I grew up watching animation since cartoons back then used to be shown at certain hours of the day and were interrupted by the News. That was before we had devoted channels for both. In 2016 I focused my work which discusses nostalgia using elements from my childhood. From war to animation, analyzing the context in which these sciences I grew up watching occurred.
In one typical work, I collected a number of valuable original cels and constructed collages combining them with other various collectibles to create this series. Animation cels are plastic transparent sheets animators used to draw on, using one sheet for the outline and another one attached to it with the colors; the two sheets were used to create one 2D frame. Layering memories on memories of different categories, I simply began noticing links between these animations and the context in which they were aired. Specifically when it reached the Arab TV and got dubbed in certain countries such as Syria, Lebanon, Iraq, and Kuwait. The link is the wars these countries have witnessed.

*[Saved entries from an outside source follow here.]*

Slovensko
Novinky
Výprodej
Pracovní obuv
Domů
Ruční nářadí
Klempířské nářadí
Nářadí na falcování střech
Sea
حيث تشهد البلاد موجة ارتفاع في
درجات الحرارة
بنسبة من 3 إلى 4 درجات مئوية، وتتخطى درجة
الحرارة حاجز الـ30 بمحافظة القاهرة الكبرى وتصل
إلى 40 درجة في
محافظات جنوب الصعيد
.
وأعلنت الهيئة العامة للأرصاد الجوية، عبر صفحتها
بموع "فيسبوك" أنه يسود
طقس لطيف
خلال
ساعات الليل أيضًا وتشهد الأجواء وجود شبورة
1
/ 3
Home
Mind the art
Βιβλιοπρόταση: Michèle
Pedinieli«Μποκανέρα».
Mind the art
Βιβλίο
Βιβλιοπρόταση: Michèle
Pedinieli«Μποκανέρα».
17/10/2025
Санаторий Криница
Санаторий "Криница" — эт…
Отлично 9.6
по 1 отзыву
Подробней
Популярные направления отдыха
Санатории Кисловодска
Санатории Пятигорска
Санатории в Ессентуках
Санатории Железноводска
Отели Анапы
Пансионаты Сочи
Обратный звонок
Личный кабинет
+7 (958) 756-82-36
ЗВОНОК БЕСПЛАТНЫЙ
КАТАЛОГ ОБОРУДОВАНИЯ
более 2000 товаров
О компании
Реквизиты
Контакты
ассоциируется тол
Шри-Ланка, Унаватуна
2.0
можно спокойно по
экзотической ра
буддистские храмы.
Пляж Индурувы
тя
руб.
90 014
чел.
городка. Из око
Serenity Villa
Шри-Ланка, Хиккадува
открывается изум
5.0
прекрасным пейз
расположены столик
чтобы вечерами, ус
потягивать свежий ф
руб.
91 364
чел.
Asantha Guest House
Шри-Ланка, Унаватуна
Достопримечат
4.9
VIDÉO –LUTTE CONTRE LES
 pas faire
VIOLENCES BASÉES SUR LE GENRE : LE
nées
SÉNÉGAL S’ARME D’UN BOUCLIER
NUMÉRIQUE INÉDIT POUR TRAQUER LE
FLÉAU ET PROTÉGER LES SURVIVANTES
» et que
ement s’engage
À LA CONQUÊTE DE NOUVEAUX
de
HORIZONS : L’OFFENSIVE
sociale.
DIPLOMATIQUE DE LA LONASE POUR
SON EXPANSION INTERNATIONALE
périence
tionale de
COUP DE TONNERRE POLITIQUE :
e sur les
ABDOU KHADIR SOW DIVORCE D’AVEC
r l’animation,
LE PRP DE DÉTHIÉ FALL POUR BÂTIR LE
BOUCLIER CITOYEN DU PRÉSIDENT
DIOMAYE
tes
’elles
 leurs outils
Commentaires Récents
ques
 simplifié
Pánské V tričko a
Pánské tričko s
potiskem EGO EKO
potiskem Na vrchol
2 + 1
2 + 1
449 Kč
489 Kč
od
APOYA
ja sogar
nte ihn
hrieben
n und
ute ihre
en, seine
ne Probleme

More generally in my work, I use critical materials which I collected over the years from memorabilia to historical and discarded objects that were sold on eBay and various websites. Then I create collages, videos, and sculptures using these materials which are constructed mainly of memories that were turned into commodities. One link was present in most of these findings which is ‘drawing’ as a way of delivering information visually that was clear in most leaflets, soldiers notes, and patriotism campaigns.
We live in an age where finding the excess of history is obtainable. I create work that takes the observer back to the context in which he first encountered these objects in a world devastated by wars, questioning the truth of nostalgic response and false memory.